Critiques

Le Fort Intérieur : Alice Au Pays de la Première Guerre Mondiale

Par Aetherys
4 min 24 mai 2023
Le Fort Intérieur : Alice Au Pays de la Première Guerre Mondiale

Certains livres, gommés par le passage du temps, laissent parfois dans leur sillon une influence qui touchera tout un pan de la littérature sans même qu'on ne le sache. Si, grâce au travail éditorial de certaines maisons certains ont pu être réveillé de leur longue torpeur, à l'image des récits de Lovecraft qui sont désormais devenus des références, d'autres sont en passe de s'éveiller enfin. 

 

Le Fort Intérieur, troisième roman de l'autrice britannique Stella Benson en fait partie sans l'ombre d'un doute et il faut s'en réjouir, car l'on trouve de nombreuses choses dans son sillon.

 

L'histoire

 

Il est complexe de résumer ce qu'est Le Fort Intérieur. Au mieux puis-je vous proposer de lire cet extrait de la présentation que fait la sorcière de L'île Moufle à notre protagoniste, Sarah Brown, alors qu'elle s'apprête à lui rendre son balai magique :

 

Cette maison s'appelle le Fort Intérieur.
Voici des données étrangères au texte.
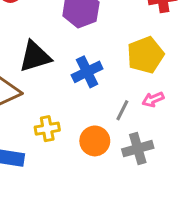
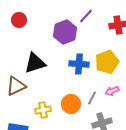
blue cross: (87, 72) -> (79, 64), moved, turned 30
orange circle: (95, 141) -> (71, 104), moved

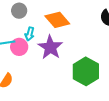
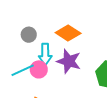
cyan arrow: (30, 34) -> (45, 54), size x1.5

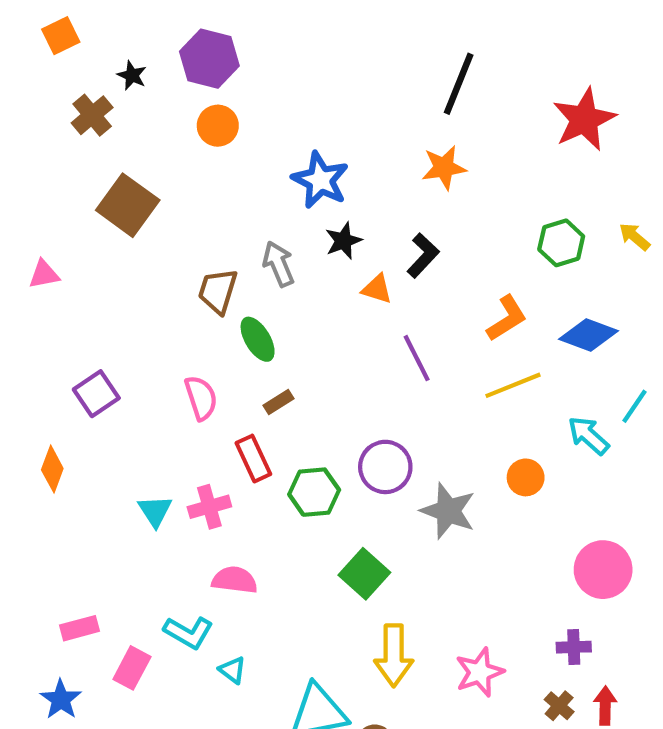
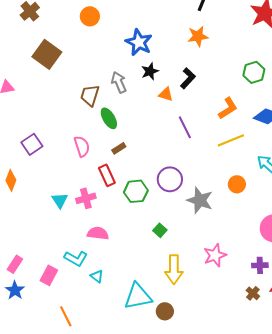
green square: (364, 574) -> (160, 230), size x0.6
pink rectangle: (80, 628) -> (15, 264), moved, turned -42
pink star: (480, 672) -> (215, 255), moved

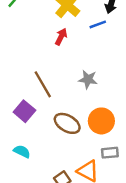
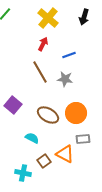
blue line: (98, 24) -> (69, 55), moved
brown line: (43, 84) -> (40, 72), moved
cyan semicircle: (22, 151) -> (32, 138), moved

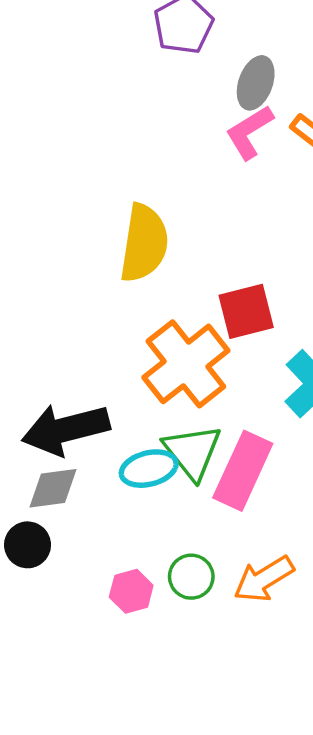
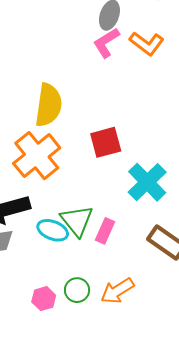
orange cross: (186, 364) -> (37, 156), moved
cyan ellipse: (149, 469) -> (53, 230), turned 36
pink rectangle: (243, 471) -> (105, 231), size x0.6

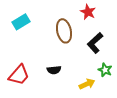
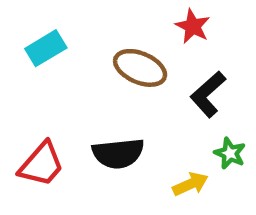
brown ellipse: (64, 31) -> (140, 68), turned -55
black semicircle: (54, 70) -> (118, 153), size x1.6

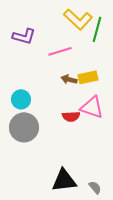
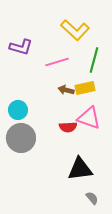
green line: (97, 29) -> (94, 60), moved
black triangle: (64, 180) -> (80, 169), moved

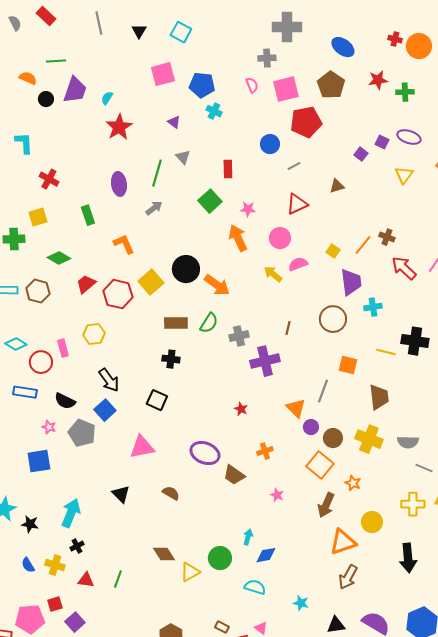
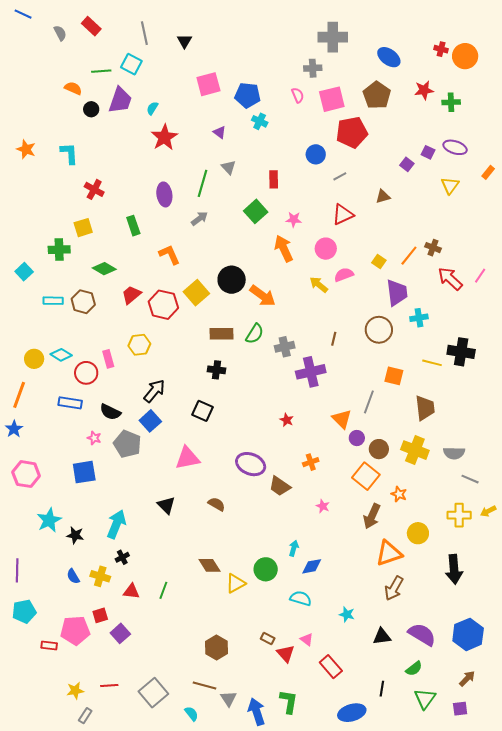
cyan square: (181, 32) -> (131, 64), moved
black arrow: (109, 380) -> (154, 391), turned -105

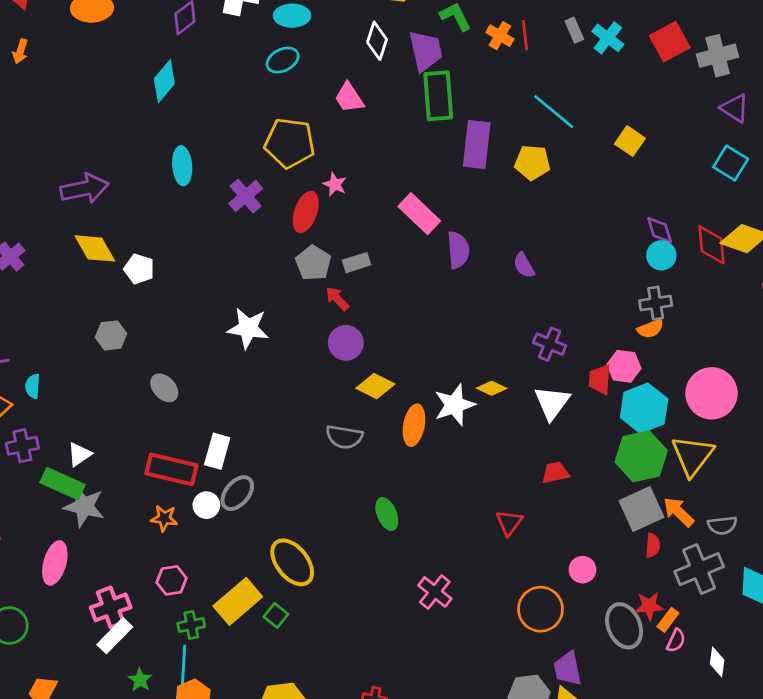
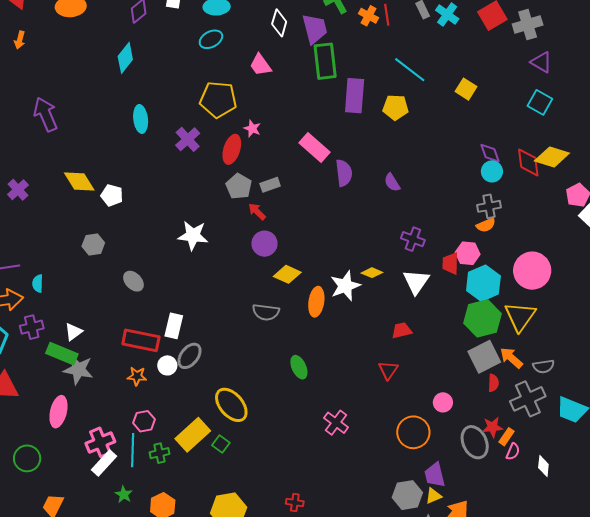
purple arrow: (84, 189) -> (46, 114), moved, turned -100
red trapezoid: (555, 473) -> (402, 330), moved
cyan line: (183, 668) -> (133, 450), moved

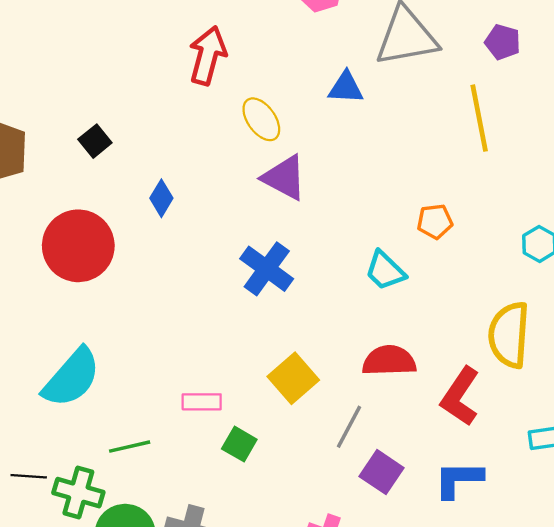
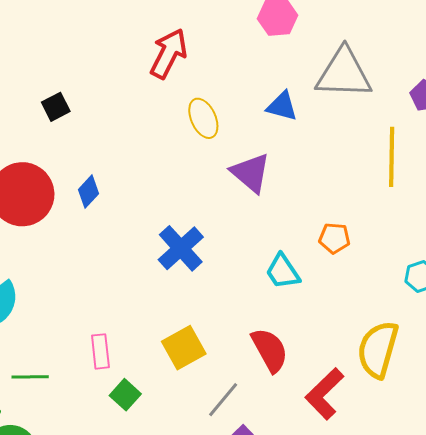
purple triangle: (284, 178) -> (251, 173), moved
blue diamond: (161, 198) -> (88, 192), moved
red semicircle: (389, 361) -> (270, 350), turned 51
pink rectangle: (202, 402) -> (100, 351), turned 72

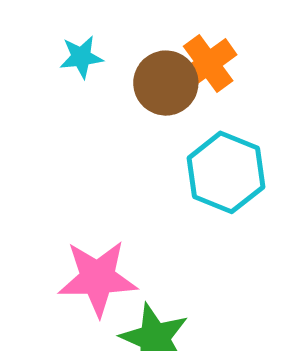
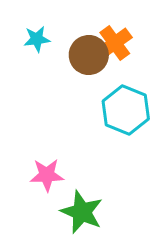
pink star: (98, 278) -> (47, 175), size x0.7

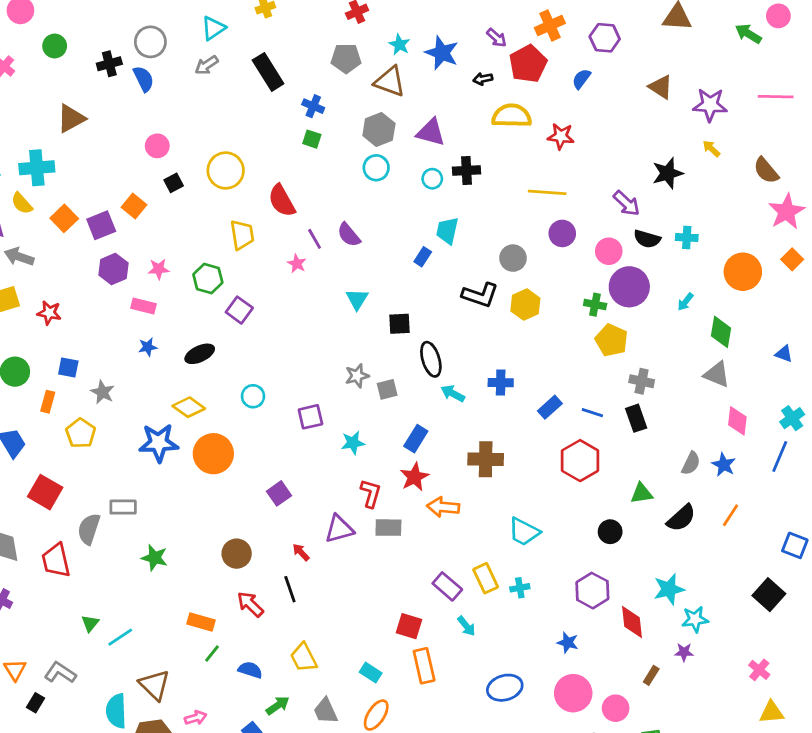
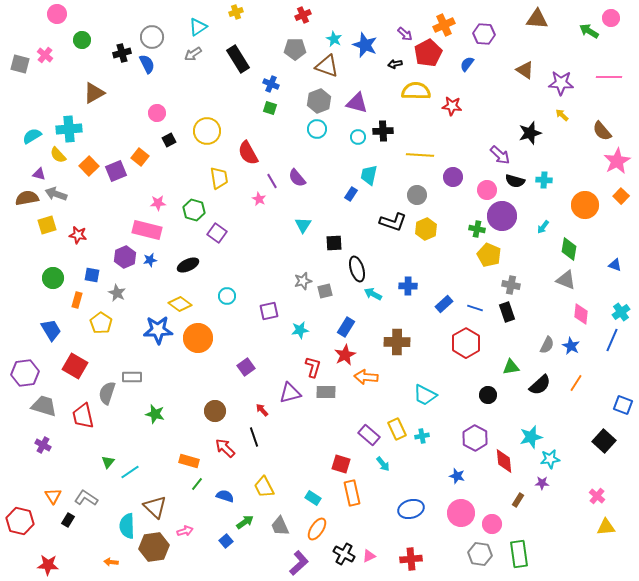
yellow line: (547, 192) -> (420, 155), moved
purple hexagon: (113, 269) -> (125, 257), moved
pink rectangle: (144, 306) -> (147, 230), size x1.6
Cette maison est un monastère et un couvent pour les moines et les religieuses vouées à des dieux inconnus. Pour ceux qui ne savent pas encore cuisiner mais déteste l'être.

 

Car la magie est de la partie, dans Le Fort Intérieur... mais pas que, car la guerre frappe aussi à la porte de l'univers de Sarah. Le récit, paru en 1919, est empreint d'un contexte post-première Guerre Mondiale dans lequel l'autrice nous immerge afin de mieux saisir le caractère des personnages, victimes d'un conflit qui les dépasse, mais désireux de participer à l'effort de guerre.

 

Light-fantasy féministe ? 

 

Pour autant, Le Fort Intérieur n'est pas un récit introspectif sombre et tortueux, mais plutôt un précurseur de la light-fantasy, avec une touche d'humour que n'aurait pas renié Terry Pratchett. On peut même pousser la comparaison plus loin en y trouvant une touche très prononcée de Alice au Pays Des Merveilles, tant l'univers dépeint par Benson est fantasmagorique et farfelu par instants. Les réactions de la sorcière, par exemple, donneraient presque à voir Le Chapelier Fou sous des traits féminins ! 

Douceur humaniste

 

Il y a aussi un aspect profondément humaniste dans la vision qu'a l'autrice anglaise de la magie. On peut s'en convaincre par la galerie de personnages attachants, par la jeune Sarah Brown et son rapport naïvement touchant avec le monde... mais surtout car, d'après ses dires :

 

"Plus un monde sombre dans la perversion, plus facilement la magie ressurgira pour le sauver."

 

C'est donc l'esprit serein que nous suivrons les aventures hallucinées de Brown, sa traversée de la Forêt enchantée, cette "accumulation de songe", et bien sûr son lien incongru avec la Sorcière ! 

 

La réédition du Fort Intérieur et la résurrection éditoriale de Stella Benson en France, nous la devons aux éditions Callidor, une maison d'édition spécialisée dans la littérature d'imaginaire d'époque et dont le travail soigné se retrouve autant dans leurs ouvrages de grande qualité que dans l'appareil critique qu'elle fournit dans ses ouvrages. 

 

Le Fort Intérieur n'y fait pas exception pour sa peau neuve au sein de la maison (on pouvait avant cela le trouver dans une version un brin différente !). On retrouve à nouveau les sublimes illustrations de Anouck Faure qui captent parfaitement l'essence du roman, ainsi qu'une agréable préface de Élisabeth Vonarburgh ! L'appareil critique est complété par une imposante postface et un portrait de Stella Benson, donnant ainsi du grain à moudre à quiconque chercherait à trouver les clés de l'univers du Fort Intérieur. 

En Conclusion

 

Une nouvelle fois, les éditions Callidor font mouche dans leur approche critique et leur travail minutieux, en cherchant à ressusciter une perle oubliée de la littérature de fantasy anglaise que nous pouvons désormais considérer comme un classique du genre.